=== Prompt ===
When the string "افراد" is part of a line in the data below, report the whole line.

[Stored data entries]
* * * * * * * * *
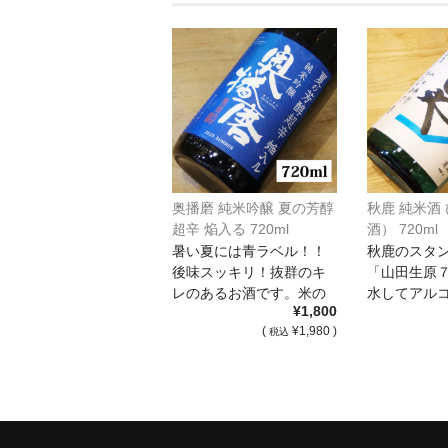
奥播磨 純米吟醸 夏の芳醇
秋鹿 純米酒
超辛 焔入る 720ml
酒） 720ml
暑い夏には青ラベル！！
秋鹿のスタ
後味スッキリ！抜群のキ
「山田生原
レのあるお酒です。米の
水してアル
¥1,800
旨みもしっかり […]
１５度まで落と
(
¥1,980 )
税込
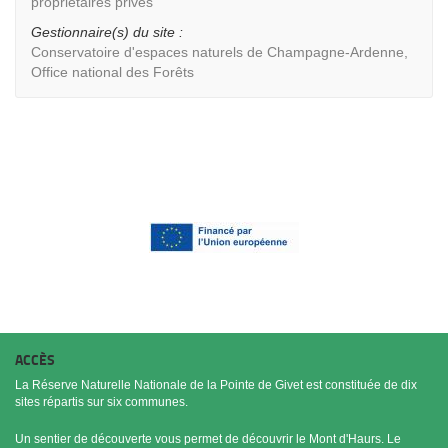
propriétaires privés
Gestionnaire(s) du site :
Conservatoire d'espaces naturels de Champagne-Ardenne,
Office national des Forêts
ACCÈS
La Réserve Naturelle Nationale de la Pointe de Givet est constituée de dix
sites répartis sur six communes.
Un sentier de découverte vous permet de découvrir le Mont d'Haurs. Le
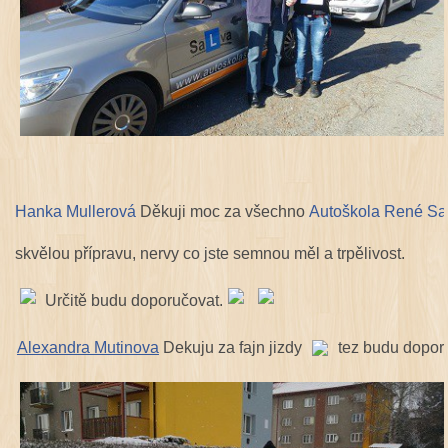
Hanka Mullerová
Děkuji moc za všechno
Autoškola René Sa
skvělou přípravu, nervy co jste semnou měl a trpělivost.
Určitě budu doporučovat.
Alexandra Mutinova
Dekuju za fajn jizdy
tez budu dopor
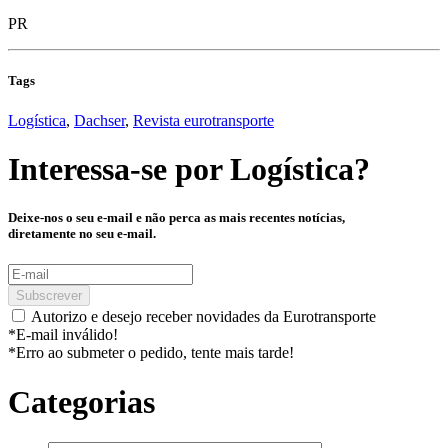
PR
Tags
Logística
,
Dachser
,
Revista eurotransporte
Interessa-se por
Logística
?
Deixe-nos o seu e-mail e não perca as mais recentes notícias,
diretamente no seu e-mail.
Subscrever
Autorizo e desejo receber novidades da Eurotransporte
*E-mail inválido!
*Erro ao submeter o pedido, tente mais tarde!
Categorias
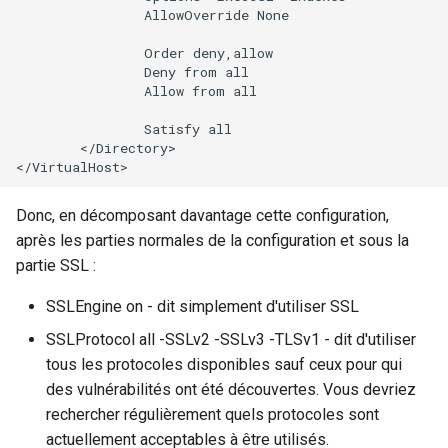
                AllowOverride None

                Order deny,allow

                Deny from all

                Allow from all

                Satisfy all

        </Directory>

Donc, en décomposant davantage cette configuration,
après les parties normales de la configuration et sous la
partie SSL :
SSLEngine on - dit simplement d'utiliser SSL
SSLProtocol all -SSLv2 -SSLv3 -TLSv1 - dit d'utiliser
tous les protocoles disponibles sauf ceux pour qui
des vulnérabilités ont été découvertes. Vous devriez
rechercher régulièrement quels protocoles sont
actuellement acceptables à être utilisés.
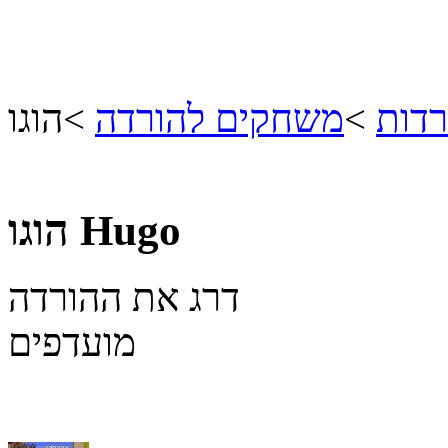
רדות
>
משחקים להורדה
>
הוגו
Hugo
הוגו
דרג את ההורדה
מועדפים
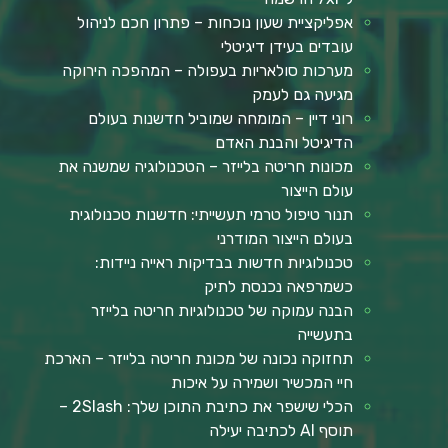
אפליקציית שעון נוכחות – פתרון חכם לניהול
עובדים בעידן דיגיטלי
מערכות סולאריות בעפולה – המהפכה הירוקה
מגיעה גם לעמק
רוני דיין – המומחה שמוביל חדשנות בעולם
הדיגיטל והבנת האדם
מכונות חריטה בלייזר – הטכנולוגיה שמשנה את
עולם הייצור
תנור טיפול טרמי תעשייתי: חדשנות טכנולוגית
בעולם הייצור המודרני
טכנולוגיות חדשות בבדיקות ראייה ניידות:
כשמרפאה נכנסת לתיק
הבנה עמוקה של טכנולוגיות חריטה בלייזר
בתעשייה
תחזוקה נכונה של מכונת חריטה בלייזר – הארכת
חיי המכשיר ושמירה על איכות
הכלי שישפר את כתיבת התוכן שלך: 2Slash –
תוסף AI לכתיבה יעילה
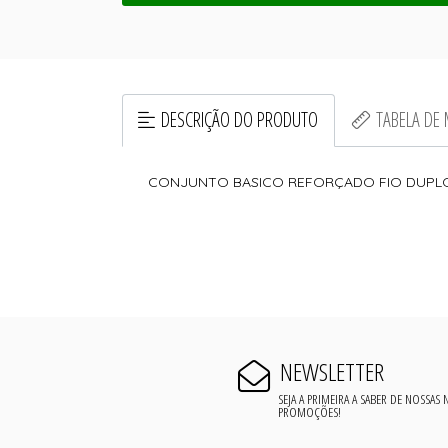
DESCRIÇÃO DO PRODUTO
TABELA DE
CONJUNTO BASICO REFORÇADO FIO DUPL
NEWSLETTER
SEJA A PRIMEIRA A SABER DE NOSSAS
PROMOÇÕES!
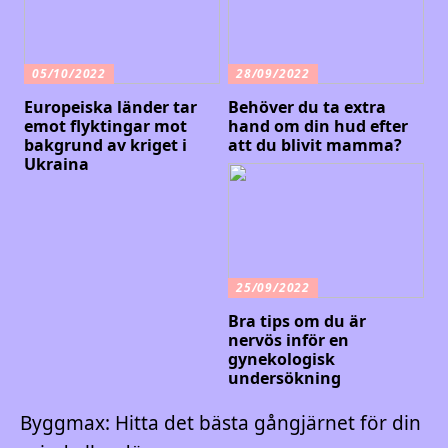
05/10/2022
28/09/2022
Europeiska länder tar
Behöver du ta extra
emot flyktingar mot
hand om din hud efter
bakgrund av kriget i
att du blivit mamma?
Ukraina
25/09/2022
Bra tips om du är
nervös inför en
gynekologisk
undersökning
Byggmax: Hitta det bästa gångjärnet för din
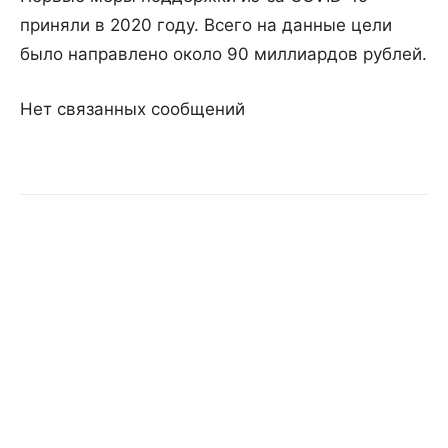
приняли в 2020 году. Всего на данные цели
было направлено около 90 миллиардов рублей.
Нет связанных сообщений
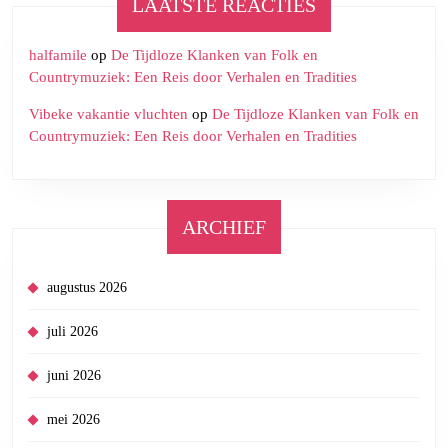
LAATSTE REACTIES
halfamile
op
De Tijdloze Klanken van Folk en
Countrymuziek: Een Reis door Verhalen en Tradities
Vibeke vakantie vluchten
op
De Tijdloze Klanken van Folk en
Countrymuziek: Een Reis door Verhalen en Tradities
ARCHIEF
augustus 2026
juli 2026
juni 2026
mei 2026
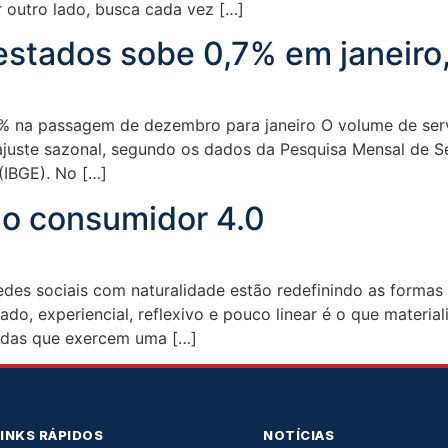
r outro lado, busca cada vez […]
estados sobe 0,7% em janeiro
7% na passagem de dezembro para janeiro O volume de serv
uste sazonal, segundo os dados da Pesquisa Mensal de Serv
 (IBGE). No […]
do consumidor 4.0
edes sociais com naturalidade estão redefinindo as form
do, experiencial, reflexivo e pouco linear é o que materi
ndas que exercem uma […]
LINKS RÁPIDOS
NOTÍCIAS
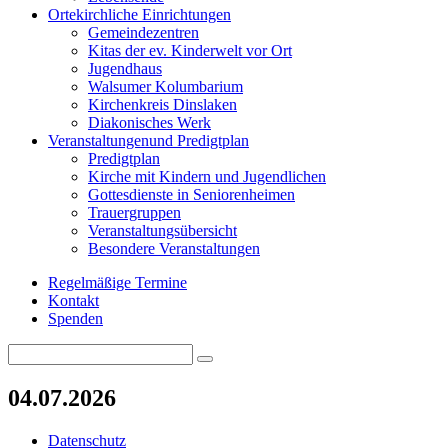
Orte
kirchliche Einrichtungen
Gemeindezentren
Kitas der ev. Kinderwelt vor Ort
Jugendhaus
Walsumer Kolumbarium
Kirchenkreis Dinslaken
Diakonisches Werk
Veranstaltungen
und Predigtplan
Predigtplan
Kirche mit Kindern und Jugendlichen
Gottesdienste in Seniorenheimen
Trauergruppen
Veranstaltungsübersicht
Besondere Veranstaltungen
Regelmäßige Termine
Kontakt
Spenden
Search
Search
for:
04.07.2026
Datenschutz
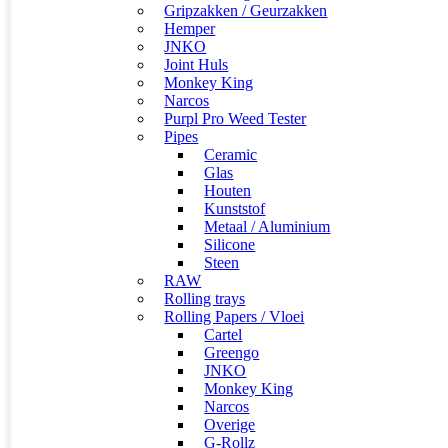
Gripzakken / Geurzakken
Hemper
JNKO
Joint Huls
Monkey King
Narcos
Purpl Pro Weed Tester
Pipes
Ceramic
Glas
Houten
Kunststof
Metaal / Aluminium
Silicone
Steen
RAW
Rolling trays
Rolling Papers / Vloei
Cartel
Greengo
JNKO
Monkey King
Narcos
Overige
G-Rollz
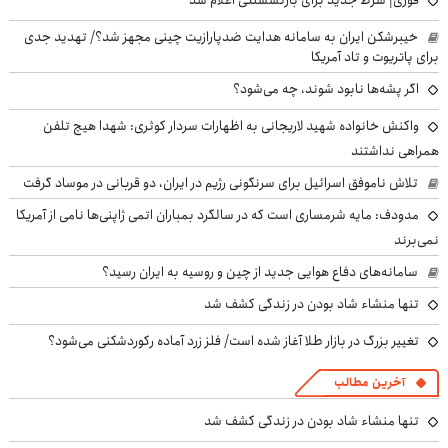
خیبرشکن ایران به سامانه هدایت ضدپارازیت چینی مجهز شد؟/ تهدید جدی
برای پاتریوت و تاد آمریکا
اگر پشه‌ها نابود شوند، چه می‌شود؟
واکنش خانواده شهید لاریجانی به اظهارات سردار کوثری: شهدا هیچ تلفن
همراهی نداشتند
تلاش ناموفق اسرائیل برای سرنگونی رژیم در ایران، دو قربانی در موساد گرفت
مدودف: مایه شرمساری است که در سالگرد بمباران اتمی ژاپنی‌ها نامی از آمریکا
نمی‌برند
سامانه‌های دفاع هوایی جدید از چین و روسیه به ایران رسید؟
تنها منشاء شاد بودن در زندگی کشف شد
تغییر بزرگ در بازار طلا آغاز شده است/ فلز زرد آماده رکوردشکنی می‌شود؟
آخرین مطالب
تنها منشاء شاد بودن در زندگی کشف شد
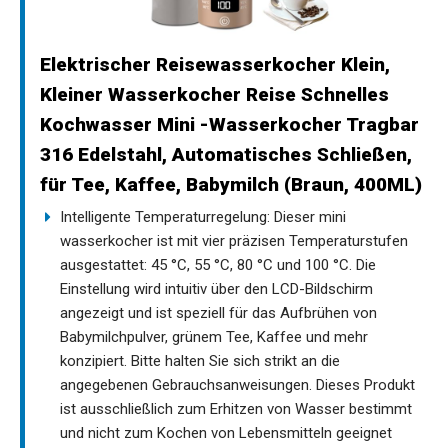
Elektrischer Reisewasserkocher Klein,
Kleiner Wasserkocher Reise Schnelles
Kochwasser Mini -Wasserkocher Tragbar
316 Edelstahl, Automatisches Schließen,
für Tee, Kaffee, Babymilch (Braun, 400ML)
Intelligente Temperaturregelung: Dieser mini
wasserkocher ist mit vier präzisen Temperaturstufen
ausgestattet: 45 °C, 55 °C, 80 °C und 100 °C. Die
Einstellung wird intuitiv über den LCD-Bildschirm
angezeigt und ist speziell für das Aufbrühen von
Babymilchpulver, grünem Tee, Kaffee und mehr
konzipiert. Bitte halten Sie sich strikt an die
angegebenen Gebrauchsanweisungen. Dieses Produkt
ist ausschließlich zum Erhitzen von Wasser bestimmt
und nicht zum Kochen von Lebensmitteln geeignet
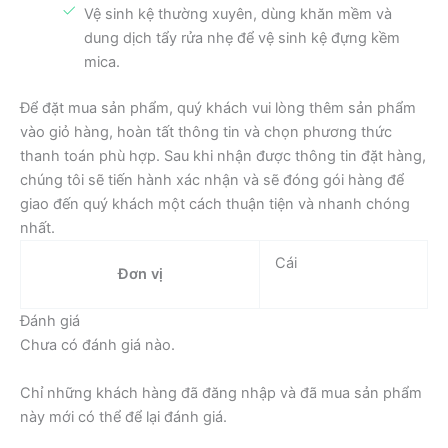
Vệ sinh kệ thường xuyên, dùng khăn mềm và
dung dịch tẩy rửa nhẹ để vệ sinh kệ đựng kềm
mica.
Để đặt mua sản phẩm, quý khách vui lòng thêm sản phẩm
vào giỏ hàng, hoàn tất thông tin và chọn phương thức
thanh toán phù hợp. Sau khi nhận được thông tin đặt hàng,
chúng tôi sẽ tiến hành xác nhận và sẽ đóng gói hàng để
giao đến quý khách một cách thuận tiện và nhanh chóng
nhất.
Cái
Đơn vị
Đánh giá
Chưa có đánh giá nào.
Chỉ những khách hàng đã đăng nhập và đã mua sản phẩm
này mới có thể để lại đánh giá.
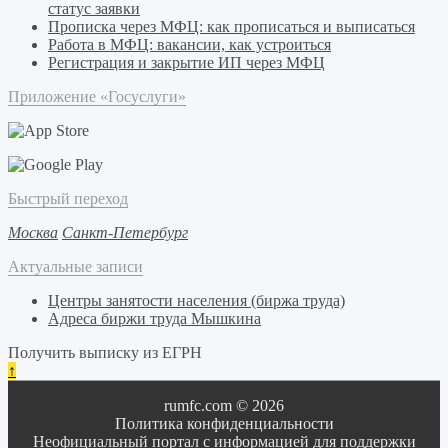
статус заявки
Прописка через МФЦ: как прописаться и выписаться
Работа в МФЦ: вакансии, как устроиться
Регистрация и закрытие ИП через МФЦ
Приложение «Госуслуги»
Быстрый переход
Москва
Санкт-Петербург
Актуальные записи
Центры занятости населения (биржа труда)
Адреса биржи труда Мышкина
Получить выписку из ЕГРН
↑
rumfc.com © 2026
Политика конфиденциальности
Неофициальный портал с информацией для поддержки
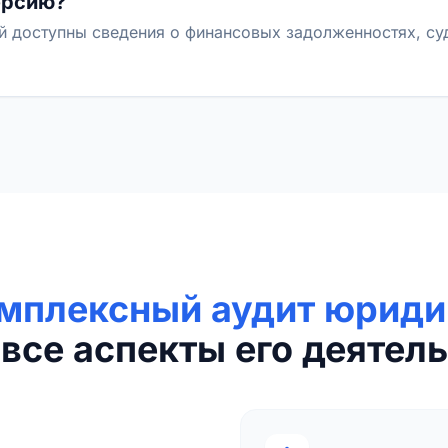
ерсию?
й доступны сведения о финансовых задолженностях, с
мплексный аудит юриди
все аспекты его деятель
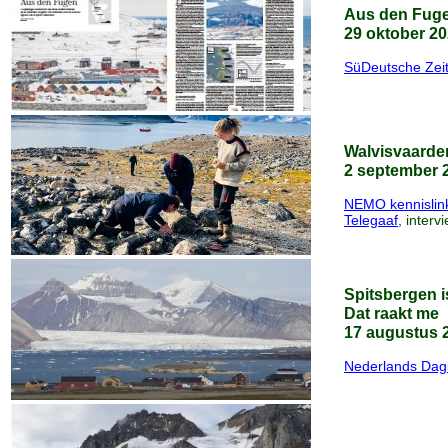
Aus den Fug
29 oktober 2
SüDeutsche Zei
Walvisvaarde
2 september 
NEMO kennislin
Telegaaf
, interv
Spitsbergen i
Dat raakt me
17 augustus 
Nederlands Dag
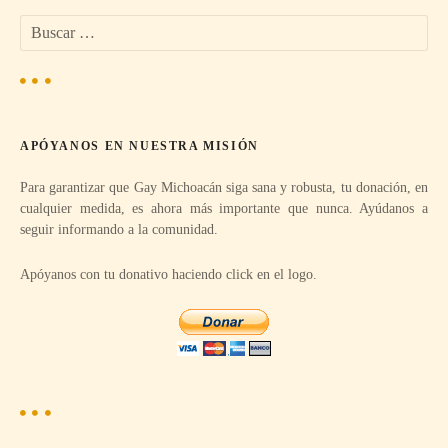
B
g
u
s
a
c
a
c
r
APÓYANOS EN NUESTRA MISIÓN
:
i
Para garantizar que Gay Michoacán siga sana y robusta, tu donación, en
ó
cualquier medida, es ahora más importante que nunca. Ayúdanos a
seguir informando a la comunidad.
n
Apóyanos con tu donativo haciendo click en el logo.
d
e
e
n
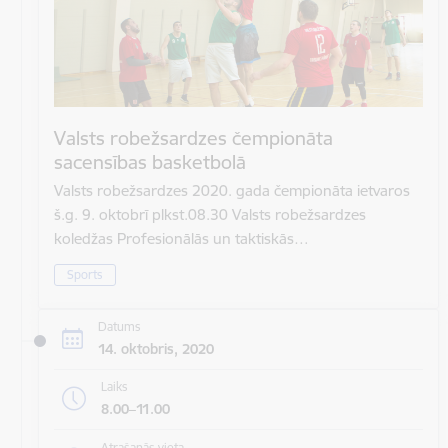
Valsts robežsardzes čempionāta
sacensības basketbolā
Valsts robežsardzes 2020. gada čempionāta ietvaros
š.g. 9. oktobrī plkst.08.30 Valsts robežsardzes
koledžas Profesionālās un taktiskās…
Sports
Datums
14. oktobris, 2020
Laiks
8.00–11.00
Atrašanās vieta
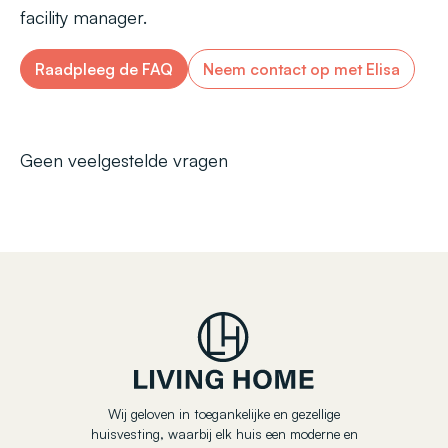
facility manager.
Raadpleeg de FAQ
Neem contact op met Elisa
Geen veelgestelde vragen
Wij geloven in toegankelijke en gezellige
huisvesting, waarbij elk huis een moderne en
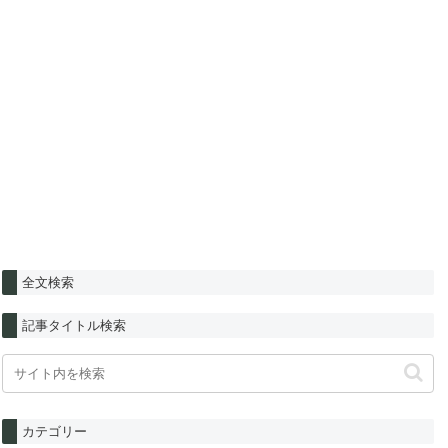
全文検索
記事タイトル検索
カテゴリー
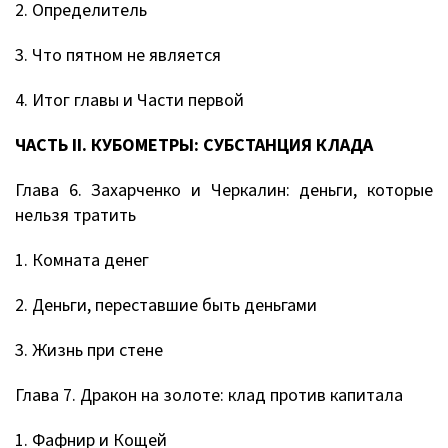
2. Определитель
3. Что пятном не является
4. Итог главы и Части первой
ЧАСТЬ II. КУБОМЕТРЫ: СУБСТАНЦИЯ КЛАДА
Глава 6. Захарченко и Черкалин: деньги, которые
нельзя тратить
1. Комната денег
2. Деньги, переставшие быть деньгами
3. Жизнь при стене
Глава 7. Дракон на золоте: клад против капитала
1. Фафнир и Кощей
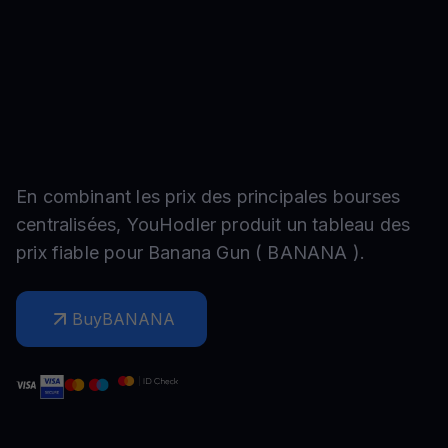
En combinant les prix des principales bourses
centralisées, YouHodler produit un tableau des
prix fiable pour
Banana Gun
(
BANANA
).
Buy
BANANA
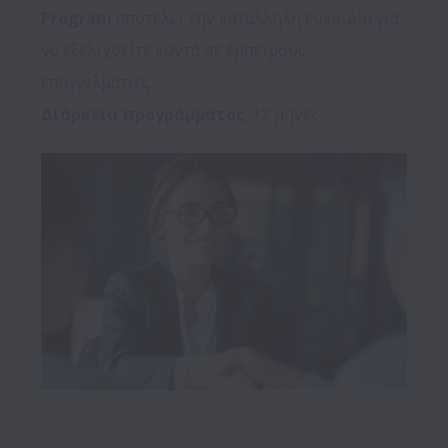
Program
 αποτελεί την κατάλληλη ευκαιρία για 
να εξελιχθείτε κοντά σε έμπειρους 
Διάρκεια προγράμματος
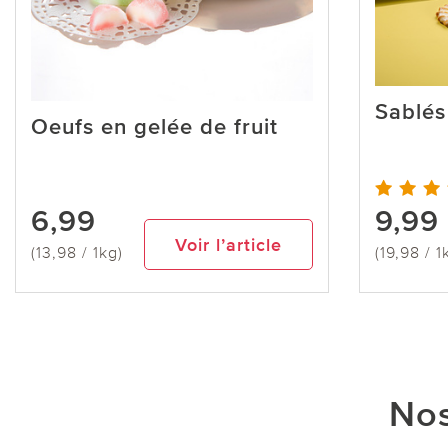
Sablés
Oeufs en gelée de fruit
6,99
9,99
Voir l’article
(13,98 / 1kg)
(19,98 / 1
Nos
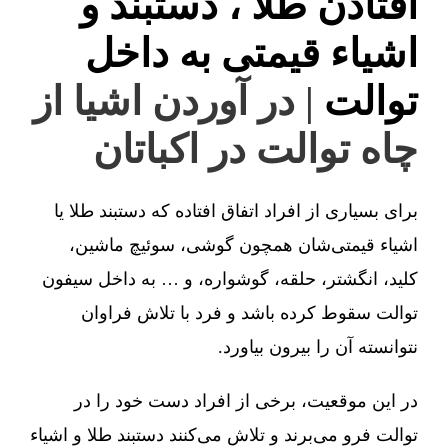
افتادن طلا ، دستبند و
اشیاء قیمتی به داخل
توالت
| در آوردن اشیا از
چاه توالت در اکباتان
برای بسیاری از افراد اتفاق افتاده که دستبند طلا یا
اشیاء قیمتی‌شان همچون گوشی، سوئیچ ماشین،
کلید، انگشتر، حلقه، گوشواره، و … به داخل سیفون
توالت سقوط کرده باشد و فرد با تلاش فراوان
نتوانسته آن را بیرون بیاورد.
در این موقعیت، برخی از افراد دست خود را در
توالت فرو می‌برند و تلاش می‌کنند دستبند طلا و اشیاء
* * * * * * * * *
=== Exercise answer ===
برای بسیاری از افراد اتفاق افتاده که دستبند طلا یا
در این موقعیت، برخی از افراد دست خود را در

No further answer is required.